Valuations & outlook
CARE’s revenues and net profit have grown at a compounded rate of 41 per cent and 44 per cent, respectively, over FY2008-12. Even for FY12, these grew 26 per cent and 31 per cent, respectively. At the upper price band of Rs 750 and assuming a bottom line growth of 25 per cent in FY13, the stock is priced at 15 times earnings, a good discount to its nearest peer. While the significantly larger peer, CRISIL, is trading at 31 times one-year forward estimated earnings, the multiple stands at 21 times for Icra, the third largest rating agency in the country. Even on a historical basis, at Rs 750 a share, CARE’s issue is priced at 18.5 times its FY12 earnings, while its closest peer, Icra, trades at 27 times.
While the changes in key regulations governing rating agencies remain a key risk, the rating company’s limited experience in international markets, with higher competition, are key challenges. But, most of this is already reflecting in the IPO valuations, pegged reasonably lower than its nearest peer.

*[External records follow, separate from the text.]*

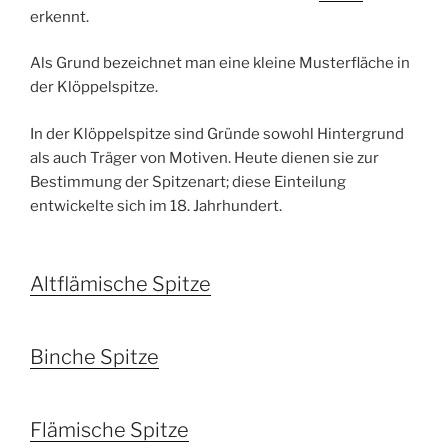
erkennt.
Als Grund bezeichnet man eine kleine Musterfläche in
der Klöppelspitze.
In der Klöppelspitze sind Gründe sowohl Hintergrund
als auch Träger von Motiven. Heute dienen sie zur
Bestimmung der Spitzenart; diese Einteilung
entwickelte sich im 18. Jahrhundert.
Altflämische Spitze
Binche Spitze
Flämische Spitze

“Historically, credit rating agencies have traded at 17-18 times one-year forward earnings. CARE’s valuations look sanguine in this context. Going forward, the multiple gap between CARE and Icra should come down,” believe analysts at Emkay Global.
On the whole, CARE enjoys a strong financial position, a well-established brand positioning and richly experienced management. The fast-growing and high cash-generating business, higher margin profile and reasonable valuations make this offer a good investment opportunity.